Announced last week, HHS officials said states can use the Exchange establishment grants for a number of different activities, including conducting background research, consulting with stakeholders, making legislative and regulatory changes, governing the exchange, establishing IT systems, conducting financial management, and ensuring program integrity.
HHS secretary Kathleen Sebelius said in a statement that states are moving forward and are implementing the Affordable Care Act to make reform a reality. "These grants will help ensure states have the resources they need to establish exchanges and ensure Americans are no longer on their own when shopping for insurance," said Sebelius.
When the Affordable Care Act is fully implemented in 2014, health insurance exchanges will provide individuals and small businesses with a "one-stop shop" to find and compare affordable, high-quality health insurance options. The information will be posted online in each state.
By allowing individuals and small businesses to band together to purchase insurance, exchanges are expected to lower costs. HHS said greater competition will be generated when the exchanges create transparency in the insurance market, enabling consumers to compare plans based on price and quality.

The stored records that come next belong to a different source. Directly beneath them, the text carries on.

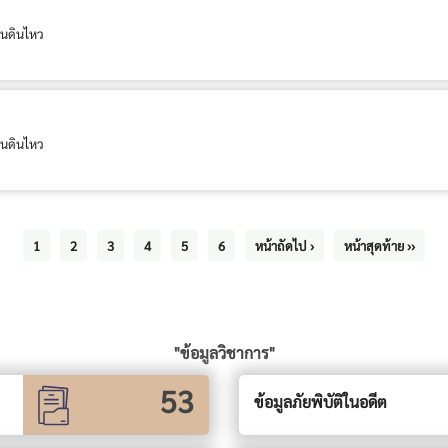
นดินไหว
นดินไหว
1
2
3
4
5
6
หน้าถัดไป ›
หน้าสุดท้าย ››
"ข้อมูลวิชาการ"
53
ข้อมูลภัยพิบัติในอดีต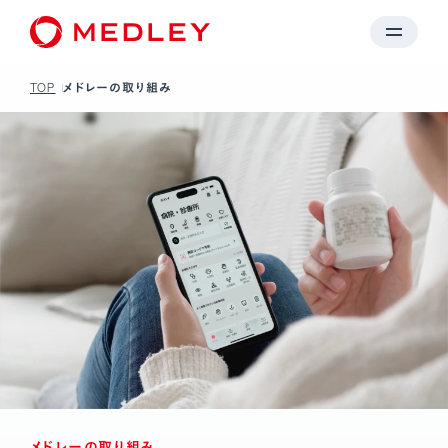
TOP
メドレーの取り組み
メドレーの取り組み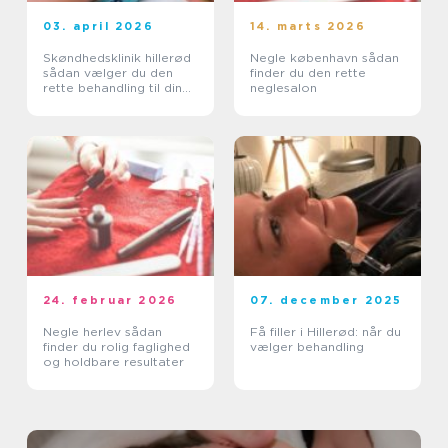
03. april 2026
14. marts 2026
Skøndhedsklinik hillerød
Negle københavn sådan
sådan vælger du den
finder du den rette
rette behandling til din
neglesalon
hud
24. februar 2026
07. december 2025
Negle herlev sådan
Få filler i Hillerød: når du
finder du rolig faglighed
vælger behandling
og holdbare resultater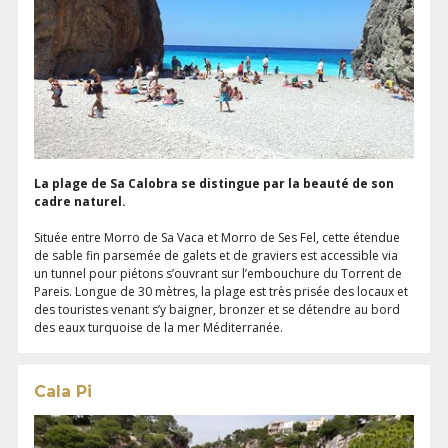
La plage de Sa Calobra se distingue par la beauté de son
cadre naturel.
Située entre Morro de Sa Vaca et Morro de Ses Fel, cette étendue
de sable fin parsemée de galets et de graviers est accessible via
un tunnel pour piétons s’ouvrant sur l’embouchure du Torrent de
Pareis. Longue de 30 mètres, la plage est très prisée des locaux et
des touristes venant s’y baigner, bronzer et se détendre au bord
des eaux turquoise de la mer Méditerranée.
Cala Pi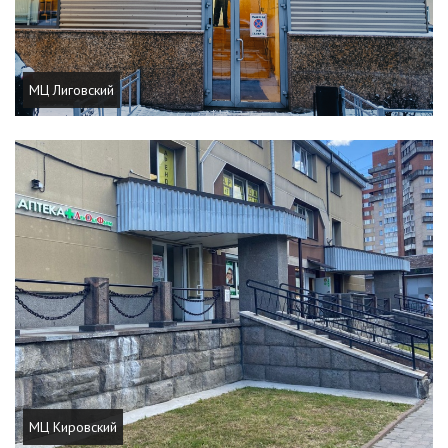
МЦ Лиговский
МЦ Кировский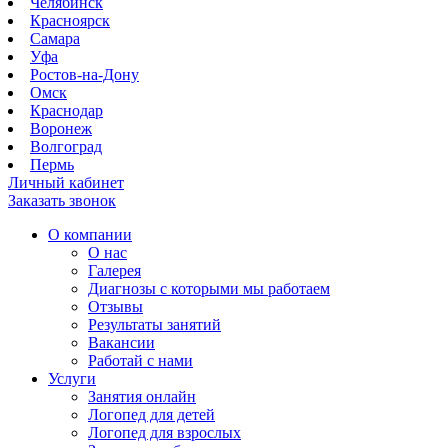
Челябинск
Красноярск
Самара
Уфа
Ростов-на-Дону
Омск
Краснодар
Воронеж
Волгоград
Пермь
Личный кабинет
Заказать звонок
О компании
О нас
Галерея
Диагнозы с которыми мы работаем
Отзывы
Результаты занятий
Вакансии
Работай с нами
Услуги
Занятия онлайн
Логопед для детей
Логопед для взрослых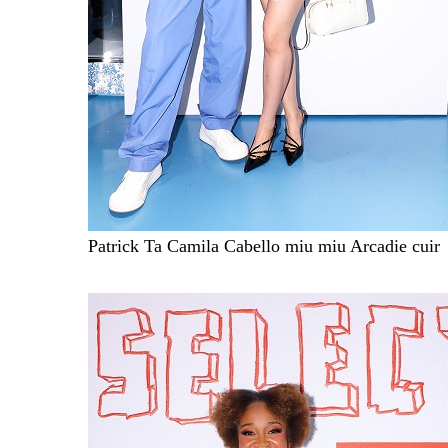
Patrick Ta Camila Cabello miu miu Arcadie cuir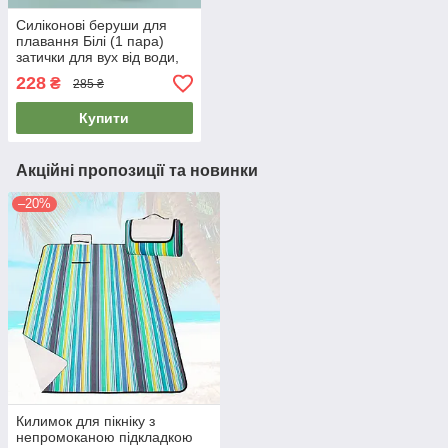
Силіконові беруши для
плавання Білі (1 пара)
затички для вух від води,
багаторазові беруші для
228
₴
285 ₴
плавання
Купити
Акційні пропозиції та новинки
–20%
Килимок для пікніку з
непромоканою підкладкою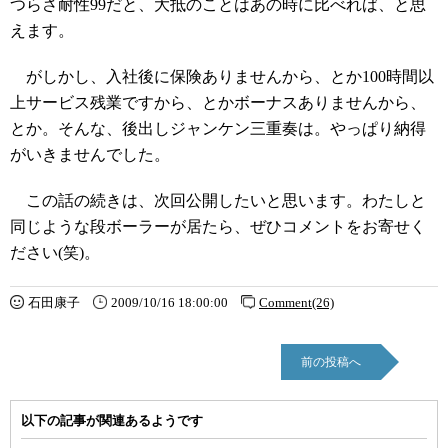
つらさ耐性99だと、大抵のことはあの時に比べれば、と思
えます。
がしかし、入社後に保険ありませんから、とか100時間以
上サービス残業ですから、とかボーナスありませんから、
とか。そんな、後出しジャンケン三重奏は。やっぱり納得
がいきませんでした。
この話の続きは、次回公開したいと思います。わたしと
同じような段ボーラーが居たら、ぜひコメントをお寄せく
ださい(笑)。
石田康子
2009/10/16 18:00:00
Comment(26)
前の投稿へ
以下の記事が関連あるようです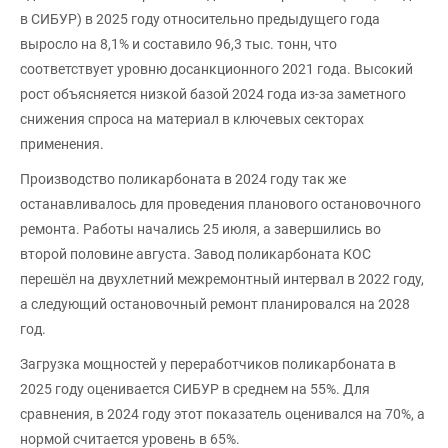
в СИБУР) в 2025 году относительно предыдущего года
выросло на 8,1% и составило 96,3 тыс. тонн, что
соответствует уровню досанкционного 2021 года. Высокий
рост объясняется низкой базой 2024 года из-за заметного
снижения спроса на материал в ключевых секторах
применения.
Производство поликарбоната в 2024 году так же
останавливалось для проведения планового остановочного
ремонта. Работы начались 25 июля, а завершились во
второй половине августа. Завод поликарбоната КОС
перешёл на двухлетний межремонтный интервал в 2022 году,
а следующий остановочный ремонт планировался на 2028
год.
Загрузка мощностей у переработчиков поликарбоната в
2025 году оценивается СИБУР в среднем на 55%. Для
сравнения, в 2024 году этот показатель оценивался на 70%, а
нормой считается уровень в 65%.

The Exchange establishment grants also recognize that some states are making progress toward establishing health insurance exchanges faster than others. To help states move forward on their own timetables, states that are moving ahead more rapidly can apply for multi-year funding, while states that are making progress in establishing their exchange through a step-by-step approach can apply for funding for each project year. Moving forward, states will have multiple opportunities to apply for funding as they develop their exchanges.
States are already taking their first steps toward 2014 when exchanges must be operational. For example, California signed first-in-the-nation legislation to implement an exchage under the Affordable Care Act on September 30, 2010. Maryland's Health Reform Coordinating Council has carried out research to understand the state's health insurance marketplace and health expenditures, as well as to make health care costs and quality more transparent. Colorado is holding regular community forums on issues around developing a health insurance exchange, as well as conducting extensive research and economic analyses on the state's health insurance market.
Many of those activities have been funded by the $49 million in Exchange planning grants awarded by HHS in July 2010. States applied to use those grants for a number of important planning activities, including research to understand their insurance markets, efforts to obtain the legislative authority to create exchanges, and steps to establishing the governing structures of exchanges.